Together, these three developments — Cornerstone, City Village, and the Key International property — would add more than 1,300 residential units, tens of thousands of square feet of retail, a hotel, and a museum to the downtown district within the span of a few years.
What's Done, What's In Progress, What's Coming
Completed:
- Demolition of the Coral Springs Financial Plaza (1974–2021)
- Modera Coral Springs Phase I (South Block) — 351 luxury apartments, 14,600 sq ft retail, open since mid-2023
- Tacocraft Taqueria and Tequila Bar — open since August 2024
- Phase I CRA TIF rebate ($753,000) disbursed to La Boca Partners
In Progress (as of early 2026):
- Modera Coral Springs Phase II (North Block) — 353 apartments, 32,280 sq ft retail; preleasing began October 2025, first move-ins anticipated late 2025/early 2026
- Retail buildouts at Phase II ground floor, including Paris Baguette, Gary Rack's FarmHouse Kitchen, Mitch's Downtown Bagel Café, Let's Chill Ice Cream, and Rumble Boxing
- Ongoing CRA TIF negotiations and rebate structure for the hotel component
Still Ahead:
- Hyatt Place Hotel — 140–144 rooms, 8 stories, rooftop bar; financing and TIF terms under active negotiation between La Boca Partners and the CRA
- Coral Springs Museum of Art — planned for ground-floor retail space
- Additional restaurant and retail tenants (7–8 total planned)
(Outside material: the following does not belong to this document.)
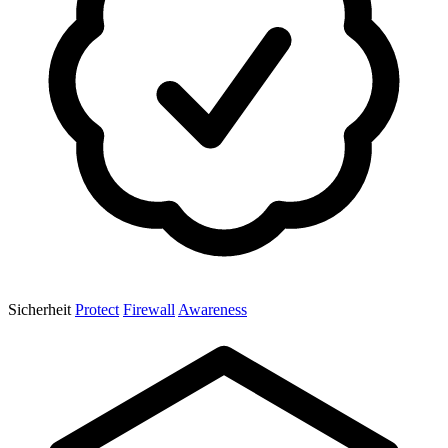
Sicherheit
Protect
Firewall
Awareness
- Potential condominium component — plans for 174 condos in a second phase were explored as of 2021; current status of condo component unclear
- Full buildout of Pedestrian Main Street connecting Cornerstone to City Hall
What It Means for Coral Springs
After more than two decades of discussion and nearly a decade of active planning, permitting, and construction, downtown Coral Springs is no longer a concept — it is a place. Imperfect, partially built, still a construction site in some respects, but undeniably, irreversibly real.
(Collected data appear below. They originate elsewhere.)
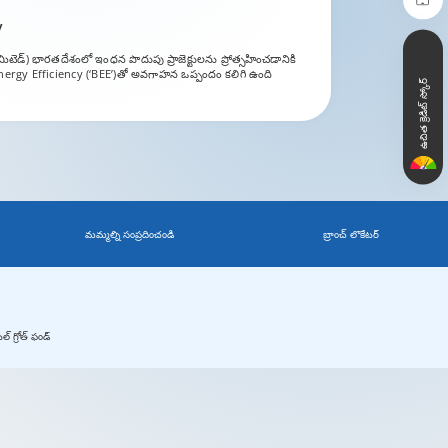
y
 లిమిటెడ్) భారతదేశంలో ఇంధన పొదుపు ప్రాజెక్టులను ప్రోత్సహించడానికి
ergy Efficiency (‘BEE’)తో అవగాహన ఒప్పందం కలిగి ఉంది
ఉచిత క్రెడిట్ స్కోర్
మమ్మల్ని సంప్రదించండి
బ్రాంచ్ లొకేటర్
్ గ్రోత్ ఫండ్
The transformation of the University Drive and Sample Road intersection from a decaying 1970s plaza to a seven-acre mixed-use community of 700+ apartments, 47,000 square feet of retail, a hotel, a museum, and a pedestrian main street represents not just a real estate transaction but a civic identity shift. Coral Springs — long defined by what it lacked — is building something to be proud of.
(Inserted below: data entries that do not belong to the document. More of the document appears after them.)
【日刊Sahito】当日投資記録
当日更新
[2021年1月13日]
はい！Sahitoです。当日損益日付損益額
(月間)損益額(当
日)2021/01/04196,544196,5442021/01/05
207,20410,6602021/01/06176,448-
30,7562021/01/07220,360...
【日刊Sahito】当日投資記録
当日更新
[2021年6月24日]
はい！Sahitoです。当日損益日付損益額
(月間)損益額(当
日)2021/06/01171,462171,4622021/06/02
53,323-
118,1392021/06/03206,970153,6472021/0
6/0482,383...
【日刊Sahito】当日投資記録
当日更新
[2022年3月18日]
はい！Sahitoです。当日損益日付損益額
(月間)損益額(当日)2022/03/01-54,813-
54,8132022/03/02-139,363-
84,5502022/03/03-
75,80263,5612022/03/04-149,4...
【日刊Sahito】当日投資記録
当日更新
For residents of the city and the surrounding communities of Parkland, Coconut Creek, and Margate, Cornerstone offers the kind of walkable, energetic environment that has historically required a drive to Fort Lauderdale, Boca Raton, or Delray Beach. For the real estate market, the presence of a genuine downtown fundamentally changes the value proposition of living in Coral Springs — particularly for younger buyers, remote workers, and empty-nesters looking to downsize without sacrificing lifestyle.
The Hyatt Place hotel, when it arrives, will add the critical missing ingredient: overnight visitors and an in-district anchor that activates the plaza at all hours. Until then, the momentum of Tacocraft's opening, the preleasing of Phase II, and the arrival of new restaurant tenants tell the story of a downtown finally finding its footing.
Coral Springs residents who spent decades hearing that a real downtown was coming are, at long last, watching it arrive — one building, one restaurant, and one signed lease at a time.
Sources: Coral Springs Talk, TAPinto Coral Springs, Florida Redevelopment Association, Mill Creek Residential press releases, Dorsky + Yue International, Coral Springs CRA Board Meeting Records, Colliers International, PRNewswire.